---
name: count-go-black-stones
description: Count black Go/Weiqi stones from source board photos, estimate black Chinese-area scoring, and render a clean static 19x19 result board image. Use when the user sends an original Go board photo and asks to count black stones, count black's "子", generate a result-board image, or distinguish actual stones from surrounded territory.
---

# Count Go Black Stones

## Workflow

1. Use the source board photo as input. Do not require or depend on a scoring-app result screenshot.
2. Run `scripts/count_go_black_stones.py` on the image to detect the 19x19 grid, classify intersections as black, white, or empty, and compute:
   - `black_stones`: visible black stones on the board.
   - `black_territory`: empty intersections surrounded only by black stones.
   - `black_area_chinese`: black stones plus empty regions bordered only by black stones.
   - `black_result_chinese`: `胜` when `black_area_chinese >= 185` on a 19x19 board, otherwise `负`.
   - `area_total_ok`: sanity check that black area plus white area equals `19*19`.
3. Generate a clean static board with `--result-image` when the user asks for a result image. Actual stones are circles; surrounded territory is marked with small squares; the footer shows the black Chinese-area result, e.g. `黑 197 子 胜`.
4. Compare the script output with the image visually. Correct obvious misses before answering.
5. State uncertainty when the board is blurry, cropped, obstructed, or has unsettled dead stones.

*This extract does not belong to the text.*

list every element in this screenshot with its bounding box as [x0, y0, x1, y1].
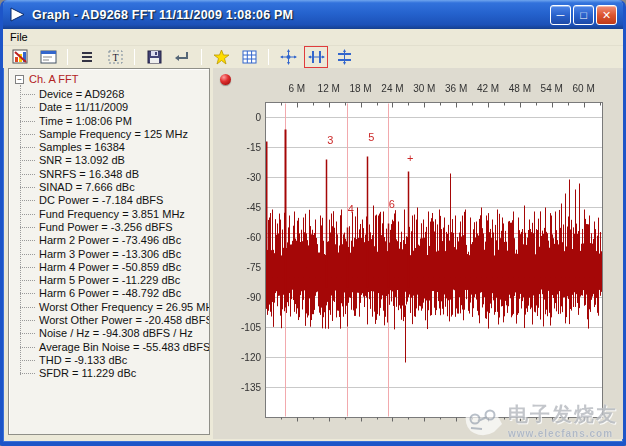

Chinese-area scoring assumes dead stones have already been removed or are visually treated as alive.

## Quick Start

Install script dependencies only if they are missing:

```bash
python3 -m pip install -r /path/to/count-go-black-stones/scripts/requirements.txt
```

Run the detector:

```bash
python3 /path/to/count-go-black-stones/scripts/count_go_black_stones.py /path/to/board.jpg \
  --result-image /tmp/go-result-board.jpg \
  --overlay /tmp/go-count-overlay.jpg
```

For JSON-only output:

```bash
python3 /path/to/count-go-black-stones/scripts/count_go_black_stones.py /path/to/board.jpg --json
```

If automatic board detection is wrong, pass the four board corners in image coordinates, ordered clockwise from top-left:

```bash
python3 /path/to/count-go-black-stones/scripts/count_go_black_stones.py board.jpg \
  --corners "74,76 1100,53 1118,1031 72,1034" \
  --result-image /tmp/go-result-board.jpg \
  --overlay /tmp/go-count-overlay.jpg
```

If the supplied corners are the four outer grid intersections rather than the wooden board corners, add `--grid-corners`.

## Interpretation

- Report `black_stones` when the user literally asks how many black stones are visible.
- Report `black_area_chinese` when the user asks for `黑多少子`, `数子`, or `形势`.
- Treat `area_total_ok: false` as a sign that classification or life-and-death status needs review before trusting the result.
- In the generated result image, circles are actual stones from the source photo; small squares are territory markers computed from surrounded empty intersections; the bottom score label uses `black_area_chinese`.
- The result image and JSON use Chinese-area judgement for black: 19x19 black wins at `black_area_chinese >= 185`, after the standard 3.75子 komi.
- In JSON, `board_ascii` contains only stones (`X` black, `O` white), while `result_ascii` separates stones from territory (`X/O` stones, `x/o` territory).
- Treat `black_area_chinese` as a rules-based estimate, not an AI life-and-death judgment. If dead groups remain on the board, tell the user manual confirmation is needed.
- Use the overlay when available to inspect classification mistakes: black stones are marked `B`, white stones `W`, black territory `b`, and white territory `w`.